◆ EXERCISE AIM ◆
Reproduce all of the data below without alteration; exclude every picture.

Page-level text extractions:
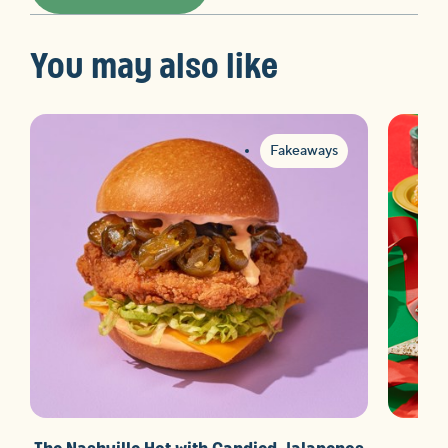
You may also like
Fakeaways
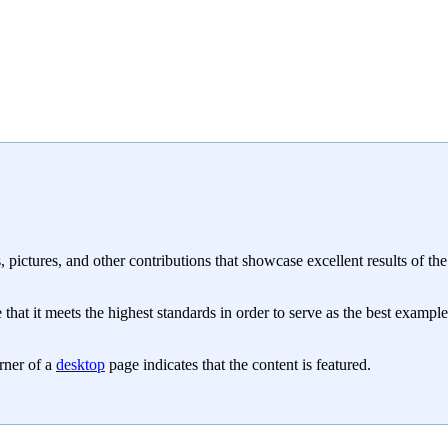
, pictures, and other contributions that showcase excellent results of the
hat it meets the highest standards in order to serve as the best example
orner of a
desktop
page indicates that the content is featured.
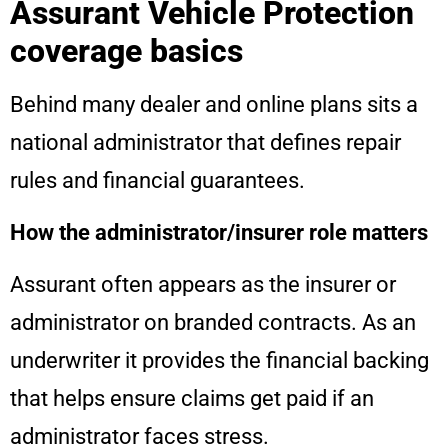
Assurant Vehicle Protection
coverage basics
Behind many dealer and online plans sits a
national administrator that defines repair
rules and financial guarantees.
How the administrator/insurer role matters
Assurant often appears as the insurer or
administrator on branded contracts. As an
underwriter it provides the financial backing
that helps ensure claims get paid if an
administrator faces stress.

◆ RESULT FOR THIS EXERCISE ◆
You may also like
Fakeaways
, pictures, and other contributions that showcase excellent results of the
hat it meets the highest standards in order to serve as the best example
orner of a
desktop
page indicates that the content is featured.
Assurant Vehicle Protection
coverage basics
Behind many dealer and online plans sits a
national administrator that defines repair
rules and financial guarantees.
How the administrator/insurer role matters
Assurant often appears as the insurer or
administrator on branded contracts. As an
underwriter it provides the financial backing
that helps ensure claims get paid if an
administrator faces stress.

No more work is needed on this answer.